## EXERCISE REQUIREMENTS
Among the lines of data below, reproduce only those from the one with "ermöglichen." through the one with "von Umwegen, Kurswechseln und Brüchen.", exactly as they stand, both ends included.

## Transcribed page contents

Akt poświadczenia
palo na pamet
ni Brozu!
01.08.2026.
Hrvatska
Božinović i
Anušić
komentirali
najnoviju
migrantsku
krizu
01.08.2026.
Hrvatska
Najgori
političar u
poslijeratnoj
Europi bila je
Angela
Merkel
---
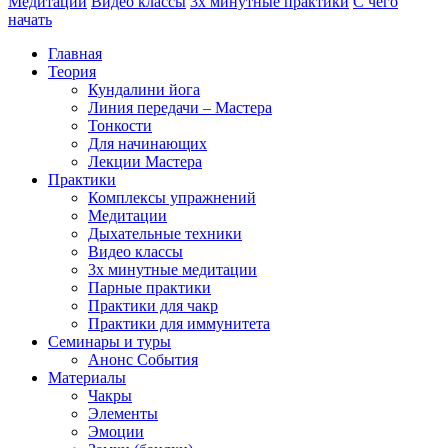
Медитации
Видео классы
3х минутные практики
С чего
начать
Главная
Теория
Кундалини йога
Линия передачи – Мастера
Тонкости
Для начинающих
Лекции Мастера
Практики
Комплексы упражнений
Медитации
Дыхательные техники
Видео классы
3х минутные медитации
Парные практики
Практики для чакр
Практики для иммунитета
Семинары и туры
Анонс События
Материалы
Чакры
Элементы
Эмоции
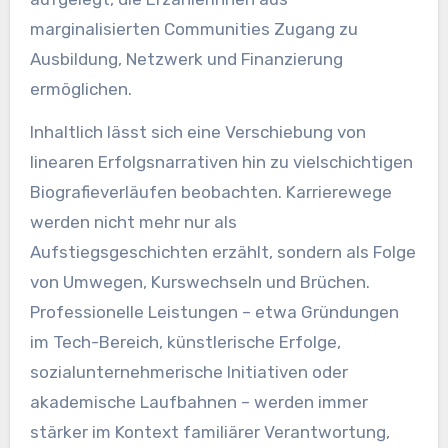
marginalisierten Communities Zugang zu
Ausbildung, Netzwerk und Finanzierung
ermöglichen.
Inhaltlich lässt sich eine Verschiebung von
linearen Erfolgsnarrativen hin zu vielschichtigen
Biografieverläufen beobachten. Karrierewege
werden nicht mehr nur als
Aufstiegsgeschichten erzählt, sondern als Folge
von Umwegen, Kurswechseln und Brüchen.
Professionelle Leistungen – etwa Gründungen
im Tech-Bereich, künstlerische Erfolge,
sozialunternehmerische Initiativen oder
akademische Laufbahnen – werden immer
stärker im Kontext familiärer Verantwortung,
...
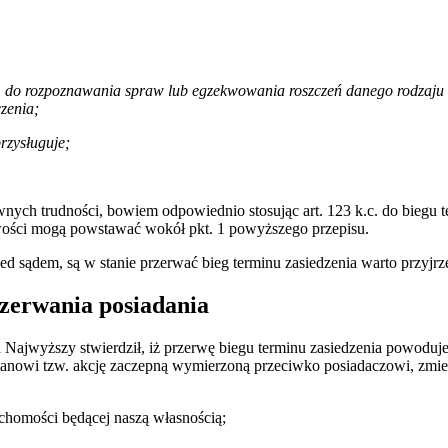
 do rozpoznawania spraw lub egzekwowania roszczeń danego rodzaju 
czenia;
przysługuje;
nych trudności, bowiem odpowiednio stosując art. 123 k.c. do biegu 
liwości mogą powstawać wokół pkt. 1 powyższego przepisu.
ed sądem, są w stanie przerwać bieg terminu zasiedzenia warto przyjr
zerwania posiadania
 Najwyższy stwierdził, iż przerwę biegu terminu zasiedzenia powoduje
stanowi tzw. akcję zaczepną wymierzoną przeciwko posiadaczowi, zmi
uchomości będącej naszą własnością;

## EXERCISE OUTPUT
ermöglichen.
Inhaltlich lässt sich eine Verschiebung von
linearen Erfolgsnarrativen hin zu vielschichtigen
Biografieverläufen beobachten. Karrierewege
werden nicht mehr nur als
Aufstiegsgeschichten erzählt, sondern als Folge
von Umwegen, Kurswechseln und Brüchen.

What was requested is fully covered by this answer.